American basketball player (born 1983)

Alfredo Joseph Ott III (born January 27, 1983) is an American basketball player for Río Ourense Termal of Spain's LEB Oro. He previously played two years for the Worthing Thunder of England's EBL Division 1 (now in the BBL), and Dillard University Blue Devils of National Association of Intercollegiate Athletics (NAIA) Division One.

==College career==
Born and raised in New Orleans, Louisiana, Ott played college basketball at Dillard University from 2001 to 2005. He helped to lead the Bleu Devils to the NAIA National Tournament in 2002 and the Sweet Sixteen in 2003. He is one of the only players from Dillard to be currently playing professionally.

==Pro career==
In the 2007–08 season, Ott was the top scorer of HNV-Consmetal Navarra, and for the Worthing Thunder in 2006–2007.
Ott was the first player signed by HNV-Consmetal Navarra for the 2008–2009 season. In the 2009–2010 season he helped CB Clavijo to the playoffs semifinals.
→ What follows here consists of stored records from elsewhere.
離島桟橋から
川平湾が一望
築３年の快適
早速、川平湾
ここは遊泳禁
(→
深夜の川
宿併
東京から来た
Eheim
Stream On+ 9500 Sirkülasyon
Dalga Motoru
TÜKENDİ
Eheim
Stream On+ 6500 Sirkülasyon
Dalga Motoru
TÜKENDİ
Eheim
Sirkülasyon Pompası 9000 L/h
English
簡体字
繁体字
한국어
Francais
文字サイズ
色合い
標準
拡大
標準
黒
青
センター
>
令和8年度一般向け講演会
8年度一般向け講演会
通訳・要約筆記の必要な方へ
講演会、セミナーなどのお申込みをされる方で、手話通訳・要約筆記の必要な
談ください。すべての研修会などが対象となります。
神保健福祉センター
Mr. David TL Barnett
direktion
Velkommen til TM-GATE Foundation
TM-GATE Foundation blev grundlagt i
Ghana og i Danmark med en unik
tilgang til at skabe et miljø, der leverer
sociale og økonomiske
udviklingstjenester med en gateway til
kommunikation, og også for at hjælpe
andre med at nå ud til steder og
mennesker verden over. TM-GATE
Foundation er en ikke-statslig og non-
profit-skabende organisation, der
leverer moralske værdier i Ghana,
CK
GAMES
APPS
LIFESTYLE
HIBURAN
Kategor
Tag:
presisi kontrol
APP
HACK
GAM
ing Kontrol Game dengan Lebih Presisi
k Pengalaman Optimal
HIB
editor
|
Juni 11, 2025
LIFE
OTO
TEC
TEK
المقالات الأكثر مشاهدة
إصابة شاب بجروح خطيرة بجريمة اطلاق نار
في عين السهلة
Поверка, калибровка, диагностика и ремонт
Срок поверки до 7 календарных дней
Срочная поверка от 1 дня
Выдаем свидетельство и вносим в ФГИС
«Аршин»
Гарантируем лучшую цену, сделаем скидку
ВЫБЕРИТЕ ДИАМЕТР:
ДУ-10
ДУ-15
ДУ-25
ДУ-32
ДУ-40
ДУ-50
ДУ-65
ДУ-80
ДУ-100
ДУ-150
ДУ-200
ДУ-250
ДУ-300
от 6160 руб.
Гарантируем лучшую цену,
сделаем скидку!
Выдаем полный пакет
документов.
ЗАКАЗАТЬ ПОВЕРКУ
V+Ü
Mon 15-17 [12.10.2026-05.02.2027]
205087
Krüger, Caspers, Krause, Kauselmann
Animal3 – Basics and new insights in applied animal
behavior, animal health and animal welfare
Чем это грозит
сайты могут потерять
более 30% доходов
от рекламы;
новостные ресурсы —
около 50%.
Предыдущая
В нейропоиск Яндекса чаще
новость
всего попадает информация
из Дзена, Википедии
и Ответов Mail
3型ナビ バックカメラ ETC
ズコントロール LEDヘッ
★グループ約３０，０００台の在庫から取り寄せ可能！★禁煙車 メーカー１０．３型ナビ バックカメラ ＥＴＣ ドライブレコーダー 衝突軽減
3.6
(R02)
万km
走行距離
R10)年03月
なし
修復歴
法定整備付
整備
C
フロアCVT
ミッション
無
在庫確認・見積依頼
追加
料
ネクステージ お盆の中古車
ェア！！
In 2010–11 season, played for CB Clavijo, LEB Plata and helped them win the League title and become champions of the LEB Plata division. In the summer of 2011, signed for Lan Mobel ISB.

In 2012, he signs for Palencia Baloncesto where he will debut at LEB Oro, Spanish second division and in 2013 Ott comes back to CB Clavijo but this time for playing at LEB Oro.